(Collected data)
§ §
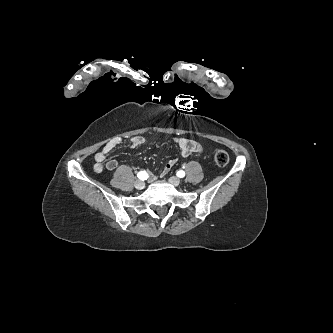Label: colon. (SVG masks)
<instances>
[{"label": "colon", "mask_w": 333, "mask_h": 333, "mask_svg": "<svg viewBox=\"0 0 333 333\" xmlns=\"http://www.w3.org/2000/svg\"><path fill=\"white\" fill-rule=\"evenodd\" d=\"M214 160L218 166H225L229 162V155L224 150H217L214 153Z\"/></svg>", "instance_id": "5ec220e1"}]
</instances>
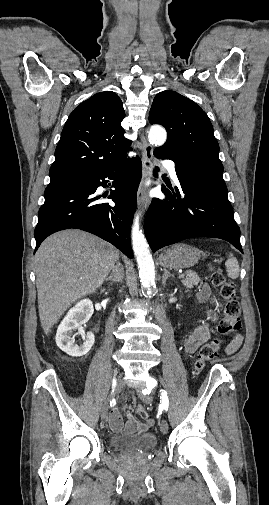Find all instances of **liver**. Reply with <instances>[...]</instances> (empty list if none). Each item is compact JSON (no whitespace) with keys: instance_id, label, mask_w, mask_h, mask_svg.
<instances>
[{"instance_id":"6515ba94","label":"liver","mask_w":269,"mask_h":505,"mask_svg":"<svg viewBox=\"0 0 269 505\" xmlns=\"http://www.w3.org/2000/svg\"><path fill=\"white\" fill-rule=\"evenodd\" d=\"M118 258L113 245L80 230L60 231L44 240L35 255V272L46 334L75 301L102 285Z\"/></svg>"}]
</instances>
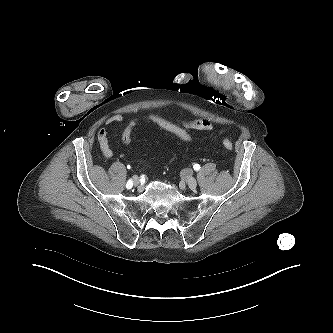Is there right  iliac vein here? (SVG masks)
Segmentation results:
<instances>
[{
	"instance_id": "63e3f726",
	"label": "right iliac vein",
	"mask_w": 333,
	"mask_h": 333,
	"mask_svg": "<svg viewBox=\"0 0 333 333\" xmlns=\"http://www.w3.org/2000/svg\"><path fill=\"white\" fill-rule=\"evenodd\" d=\"M133 184H134V186H139L140 185V180L137 176L133 177Z\"/></svg>"
}]
</instances>
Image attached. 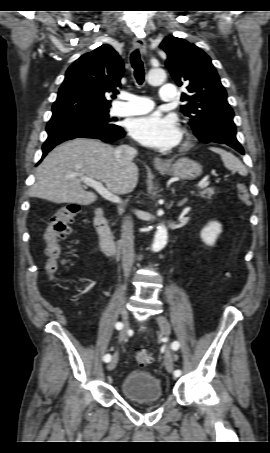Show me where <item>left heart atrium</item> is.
I'll return each mask as SVG.
<instances>
[{"instance_id":"left-heart-atrium-1","label":"left heart atrium","mask_w":270,"mask_h":453,"mask_svg":"<svg viewBox=\"0 0 270 453\" xmlns=\"http://www.w3.org/2000/svg\"><path fill=\"white\" fill-rule=\"evenodd\" d=\"M128 131L141 144L160 150L175 147L182 137L174 116L157 113L132 119L128 124Z\"/></svg>"}]
</instances>
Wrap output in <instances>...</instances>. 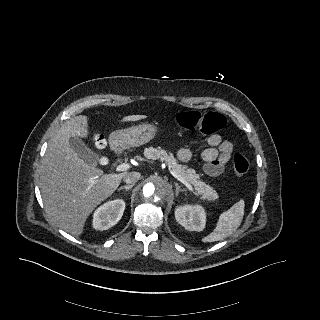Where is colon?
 <instances>
[{
  "mask_svg": "<svg viewBox=\"0 0 320 320\" xmlns=\"http://www.w3.org/2000/svg\"><path fill=\"white\" fill-rule=\"evenodd\" d=\"M176 122L185 130L198 131L204 134L220 131L226 125L225 117L218 112L184 111L177 114ZM92 140L97 148H102L105 144L104 137L97 132L93 133ZM233 169L238 177H244L249 171V161L242 154H235Z\"/></svg>",
  "mask_w": 320,
  "mask_h": 320,
  "instance_id": "5ec220e1",
  "label": "colon"
}]
</instances>
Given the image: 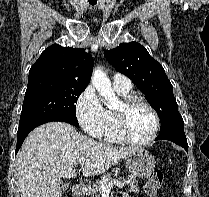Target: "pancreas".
I'll return each mask as SVG.
<instances>
[{
    "mask_svg": "<svg viewBox=\"0 0 209 197\" xmlns=\"http://www.w3.org/2000/svg\"><path fill=\"white\" fill-rule=\"evenodd\" d=\"M111 179V174H105L101 180H97L95 183H93L92 185L88 186L87 188V192L89 194H91L93 197H101V182H109ZM128 186H129V191L130 192H135L138 193L139 192V188H138V181L132 177L129 176L128 177Z\"/></svg>",
    "mask_w": 209,
    "mask_h": 197,
    "instance_id": "cf45deb5",
    "label": "pancreas"
}]
</instances>
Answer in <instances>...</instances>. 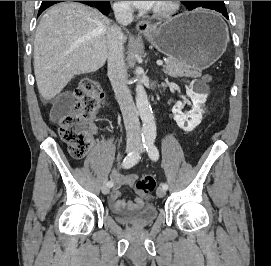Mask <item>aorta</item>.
Here are the masks:
<instances>
[{"label": "aorta", "mask_w": 271, "mask_h": 266, "mask_svg": "<svg viewBox=\"0 0 271 266\" xmlns=\"http://www.w3.org/2000/svg\"><path fill=\"white\" fill-rule=\"evenodd\" d=\"M136 74H140V68H136ZM136 106L141 117L142 136L145 140H153L156 137V125L154 115L148 100L147 93L141 82L136 85Z\"/></svg>", "instance_id": "1"}]
</instances>
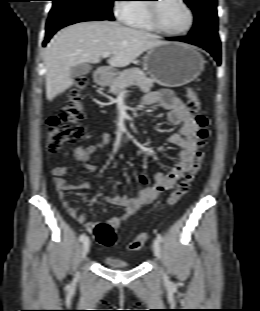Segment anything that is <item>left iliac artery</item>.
I'll return each mask as SVG.
<instances>
[{
  "label": "left iliac artery",
  "instance_id": "1",
  "mask_svg": "<svg viewBox=\"0 0 260 311\" xmlns=\"http://www.w3.org/2000/svg\"><path fill=\"white\" fill-rule=\"evenodd\" d=\"M157 239H158L160 242H162V241H163L162 235H161V234H157Z\"/></svg>",
  "mask_w": 260,
  "mask_h": 311
}]
</instances>
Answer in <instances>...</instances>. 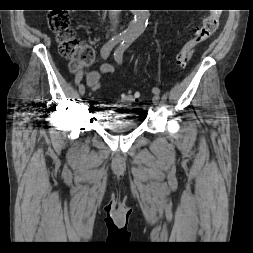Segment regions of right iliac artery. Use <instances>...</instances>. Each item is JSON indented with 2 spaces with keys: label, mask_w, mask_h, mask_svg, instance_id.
Segmentation results:
<instances>
[{
  "label": "right iliac artery",
  "mask_w": 253,
  "mask_h": 253,
  "mask_svg": "<svg viewBox=\"0 0 253 253\" xmlns=\"http://www.w3.org/2000/svg\"><path fill=\"white\" fill-rule=\"evenodd\" d=\"M122 40V37L120 36H116L113 37L112 39H110L109 41H107L102 49H101V56L103 59H107L108 56L110 55L112 49L115 47V45H117L120 41ZM84 77L83 71H80V73H77L76 76L74 77V80L76 81V83H80V81L82 80V78Z\"/></svg>",
  "instance_id": "82829eb1"
}]
</instances>
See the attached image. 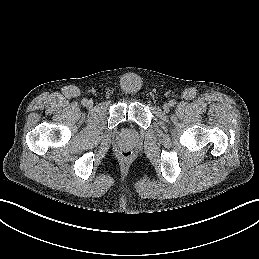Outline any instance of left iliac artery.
<instances>
[{
    "instance_id": "1",
    "label": "left iliac artery",
    "mask_w": 259,
    "mask_h": 259,
    "mask_svg": "<svg viewBox=\"0 0 259 259\" xmlns=\"http://www.w3.org/2000/svg\"><path fill=\"white\" fill-rule=\"evenodd\" d=\"M169 104H170V106H174V105L176 104V102H175L174 100H171V101L169 102Z\"/></svg>"
}]
</instances>
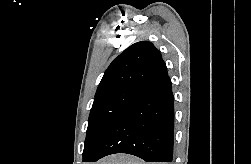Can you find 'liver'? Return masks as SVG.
<instances>
[{"mask_svg":"<svg viewBox=\"0 0 251 164\" xmlns=\"http://www.w3.org/2000/svg\"><path fill=\"white\" fill-rule=\"evenodd\" d=\"M96 164H146L140 159L130 156V155H111L108 156L101 161L97 162Z\"/></svg>","mask_w":251,"mask_h":164,"instance_id":"6515ba94","label":"liver"}]
</instances>
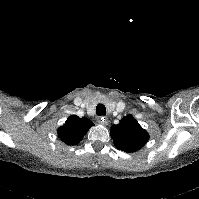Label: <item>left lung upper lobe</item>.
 I'll use <instances>...</instances> for the list:
<instances>
[{"label": "left lung upper lobe", "instance_id": "1", "mask_svg": "<svg viewBox=\"0 0 199 199\" xmlns=\"http://www.w3.org/2000/svg\"><path fill=\"white\" fill-rule=\"evenodd\" d=\"M110 135L116 148L125 152L137 151L149 139V134L132 115L125 116L119 124L113 125Z\"/></svg>", "mask_w": 199, "mask_h": 199}]
</instances>
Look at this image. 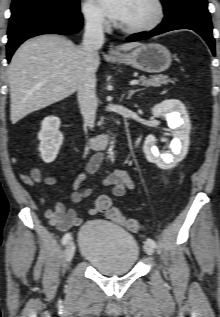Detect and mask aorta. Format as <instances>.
<instances>
[{
	"instance_id": "1",
	"label": "aorta",
	"mask_w": 220,
	"mask_h": 317,
	"mask_svg": "<svg viewBox=\"0 0 220 317\" xmlns=\"http://www.w3.org/2000/svg\"><path fill=\"white\" fill-rule=\"evenodd\" d=\"M113 148H114V141L111 142V145L108 149V154H109V157L113 155Z\"/></svg>"
}]
</instances>
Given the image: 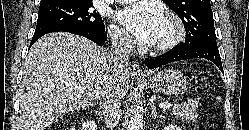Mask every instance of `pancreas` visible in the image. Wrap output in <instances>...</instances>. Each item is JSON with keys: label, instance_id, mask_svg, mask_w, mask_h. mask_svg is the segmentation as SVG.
<instances>
[{"label": "pancreas", "instance_id": "pancreas-1", "mask_svg": "<svg viewBox=\"0 0 249 130\" xmlns=\"http://www.w3.org/2000/svg\"><path fill=\"white\" fill-rule=\"evenodd\" d=\"M197 107L198 105L196 102L176 104L170 112L177 118L196 122L198 116Z\"/></svg>", "mask_w": 249, "mask_h": 130}]
</instances>
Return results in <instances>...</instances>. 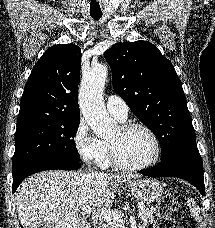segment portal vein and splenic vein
<instances>
[{
	"label": "portal vein and splenic vein",
	"mask_w": 215,
	"mask_h": 228,
	"mask_svg": "<svg viewBox=\"0 0 215 228\" xmlns=\"http://www.w3.org/2000/svg\"><path fill=\"white\" fill-rule=\"evenodd\" d=\"M138 208L139 210H145L144 204H138ZM83 214H87L89 218H95V216L101 214L102 220H106V222H120L121 220V216H119L118 212H111V210L96 212V210H92L91 206H85Z\"/></svg>",
	"instance_id": "18ae733b"
}]
</instances>
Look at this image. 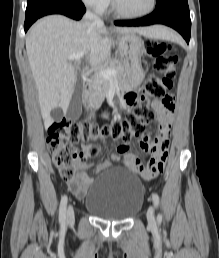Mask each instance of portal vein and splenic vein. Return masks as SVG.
Masks as SVG:
<instances>
[{
	"instance_id": "1",
	"label": "portal vein and splenic vein",
	"mask_w": 219,
	"mask_h": 258,
	"mask_svg": "<svg viewBox=\"0 0 219 258\" xmlns=\"http://www.w3.org/2000/svg\"><path fill=\"white\" fill-rule=\"evenodd\" d=\"M84 53H79L77 55L69 56V60H80ZM99 76L109 79L116 76V71L111 69L101 70L98 74Z\"/></svg>"
}]
</instances>
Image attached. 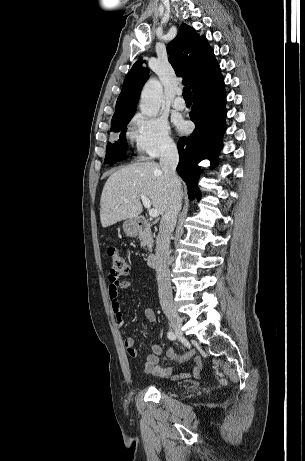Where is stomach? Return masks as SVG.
<instances>
[{"instance_id": "obj_1", "label": "stomach", "mask_w": 305, "mask_h": 461, "mask_svg": "<svg viewBox=\"0 0 305 461\" xmlns=\"http://www.w3.org/2000/svg\"><path fill=\"white\" fill-rule=\"evenodd\" d=\"M123 231L126 234V236H129V237H135L140 232L136 222L132 219L126 220L123 223Z\"/></svg>"}]
</instances>
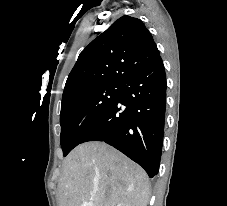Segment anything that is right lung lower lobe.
<instances>
[{
  "label": "right lung lower lobe",
  "mask_w": 227,
  "mask_h": 206,
  "mask_svg": "<svg viewBox=\"0 0 227 206\" xmlns=\"http://www.w3.org/2000/svg\"><path fill=\"white\" fill-rule=\"evenodd\" d=\"M117 100L82 142L104 141L145 169L158 173L163 143L166 76L161 57L129 75Z\"/></svg>",
  "instance_id": "98d812e1"
}]
</instances>
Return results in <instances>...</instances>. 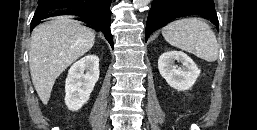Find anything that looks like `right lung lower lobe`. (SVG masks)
Listing matches in <instances>:
<instances>
[{
	"label": "right lung lower lobe",
	"mask_w": 257,
	"mask_h": 130,
	"mask_svg": "<svg viewBox=\"0 0 257 130\" xmlns=\"http://www.w3.org/2000/svg\"><path fill=\"white\" fill-rule=\"evenodd\" d=\"M112 0L90 1H57L40 0L31 29L42 23L48 17L58 15H75L77 20L87 24L88 27L101 31L113 47V38L110 31V4ZM61 9L66 11L61 12Z\"/></svg>",
	"instance_id": "1"
}]
</instances>
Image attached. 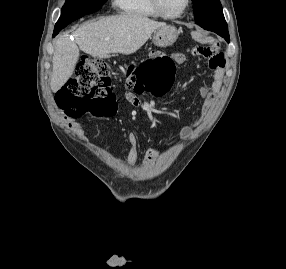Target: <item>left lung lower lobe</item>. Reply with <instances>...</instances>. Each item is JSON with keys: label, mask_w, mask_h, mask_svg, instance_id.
<instances>
[{"label": "left lung lower lobe", "mask_w": 286, "mask_h": 269, "mask_svg": "<svg viewBox=\"0 0 286 269\" xmlns=\"http://www.w3.org/2000/svg\"><path fill=\"white\" fill-rule=\"evenodd\" d=\"M217 34L220 35L221 37H223L229 43V33H228V31L227 32H219Z\"/></svg>", "instance_id": "0a47b994"}]
</instances>
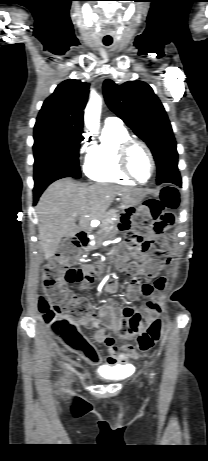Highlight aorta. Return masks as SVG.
Instances as JSON below:
<instances>
[{
	"label": "aorta",
	"instance_id": "obj_1",
	"mask_svg": "<svg viewBox=\"0 0 208 461\" xmlns=\"http://www.w3.org/2000/svg\"><path fill=\"white\" fill-rule=\"evenodd\" d=\"M102 98L95 92L91 93L84 113V123L88 130L97 133L100 128Z\"/></svg>",
	"mask_w": 208,
	"mask_h": 461
}]
</instances>
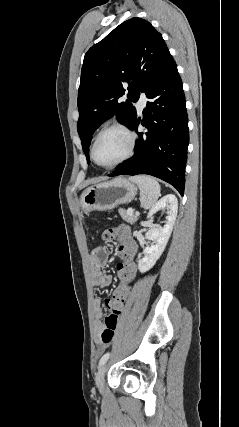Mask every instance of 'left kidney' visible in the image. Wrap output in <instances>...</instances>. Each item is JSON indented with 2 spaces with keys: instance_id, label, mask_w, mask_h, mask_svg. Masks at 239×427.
Here are the masks:
<instances>
[{
  "instance_id": "left-kidney-1",
  "label": "left kidney",
  "mask_w": 239,
  "mask_h": 427,
  "mask_svg": "<svg viewBox=\"0 0 239 427\" xmlns=\"http://www.w3.org/2000/svg\"><path fill=\"white\" fill-rule=\"evenodd\" d=\"M163 209H167L166 224L163 227L151 228L145 235L146 239L152 242L143 249L144 257L138 262V269L141 273L150 270L155 265L170 238L178 212V200L175 195L168 194L161 198L150 209L147 218H152L156 212Z\"/></svg>"
}]
</instances>
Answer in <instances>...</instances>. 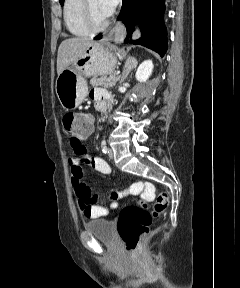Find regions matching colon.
Instances as JSON below:
<instances>
[{
	"label": "colon",
	"instance_id": "colon-1",
	"mask_svg": "<svg viewBox=\"0 0 240 288\" xmlns=\"http://www.w3.org/2000/svg\"><path fill=\"white\" fill-rule=\"evenodd\" d=\"M63 129L71 138H81L88 135L93 126L90 115L85 113L69 112L64 115ZM146 183L136 185V189L148 187ZM118 194L112 192L110 199H116ZM169 204V196L164 191L156 195L153 210L149 211L146 204L130 205L124 207L118 219V232L128 253H135L138 250L141 239L147 234L153 217L162 213Z\"/></svg>",
	"mask_w": 240,
	"mask_h": 288
}]
</instances>
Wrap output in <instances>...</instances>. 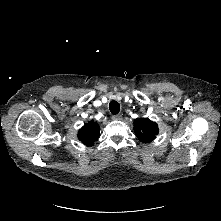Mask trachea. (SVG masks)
Returning <instances> with one entry per match:
<instances>
[{
	"label": "trachea",
	"mask_w": 221,
	"mask_h": 221,
	"mask_svg": "<svg viewBox=\"0 0 221 221\" xmlns=\"http://www.w3.org/2000/svg\"><path fill=\"white\" fill-rule=\"evenodd\" d=\"M109 110L112 114L116 115L120 112V105L116 101H112L109 104Z\"/></svg>",
	"instance_id": "1"
}]
</instances>
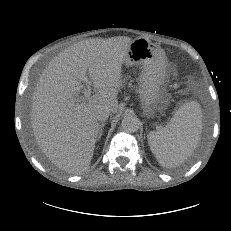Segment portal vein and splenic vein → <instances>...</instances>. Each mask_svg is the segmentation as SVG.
Returning <instances> with one entry per match:
<instances>
[{"label":"portal vein and splenic vein","mask_w":231,"mask_h":231,"mask_svg":"<svg viewBox=\"0 0 231 231\" xmlns=\"http://www.w3.org/2000/svg\"><path fill=\"white\" fill-rule=\"evenodd\" d=\"M79 79H80L81 81H83V82L86 84V86H87V88H86L85 91H84V97L78 98V107H81V105L83 104V102H84L85 100H87V99L90 98L91 93H92V90H91V87H90L91 82H90L89 78L86 76L85 73H81V74L79 75Z\"/></svg>","instance_id":"1"}]
</instances>
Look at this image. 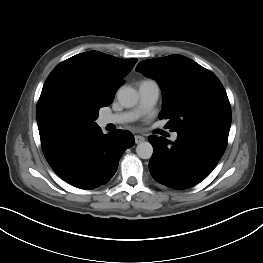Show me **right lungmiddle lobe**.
<instances>
[{
	"instance_id": "1",
	"label": "right lung middle lobe",
	"mask_w": 263,
	"mask_h": 263,
	"mask_svg": "<svg viewBox=\"0 0 263 263\" xmlns=\"http://www.w3.org/2000/svg\"><path fill=\"white\" fill-rule=\"evenodd\" d=\"M108 104L96 93L73 82H59L42 91L37 104L40 138L97 126L101 107Z\"/></svg>"
}]
</instances>
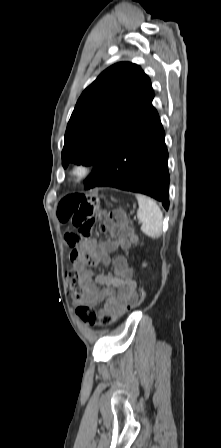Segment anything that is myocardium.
<instances>
[{
	"instance_id": "1",
	"label": "myocardium",
	"mask_w": 221,
	"mask_h": 448,
	"mask_svg": "<svg viewBox=\"0 0 221 448\" xmlns=\"http://www.w3.org/2000/svg\"><path fill=\"white\" fill-rule=\"evenodd\" d=\"M95 173L94 165L86 162L77 163L71 170V176L78 182L90 179Z\"/></svg>"
}]
</instances>
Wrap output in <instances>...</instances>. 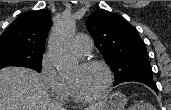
§ §
Directions for this task:
Restate, word for word, each line from the line containing "Segment anything that is myocardium." through the end of the entries above; the pictures are not part of the copy.

Solution:
Segment anything that is myocardium.
<instances>
[{
	"instance_id": "1",
	"label": "myocardium",
	"mask_w": 221,
	"mask_h": 448,
	"mask_svg": "<svg viewBox=\"0 0 221 448\" xmlns=\"http://www.w3.org/2000/svg\"><path fill=\"white\" fill-rule=\"evenodd\" d=\"M95 173L94 165L86 162L77 163L71 170V176L78 182L90 179Z\"/></svg>"
}]
</instances>
Wrap output in <instances>...</instances>. 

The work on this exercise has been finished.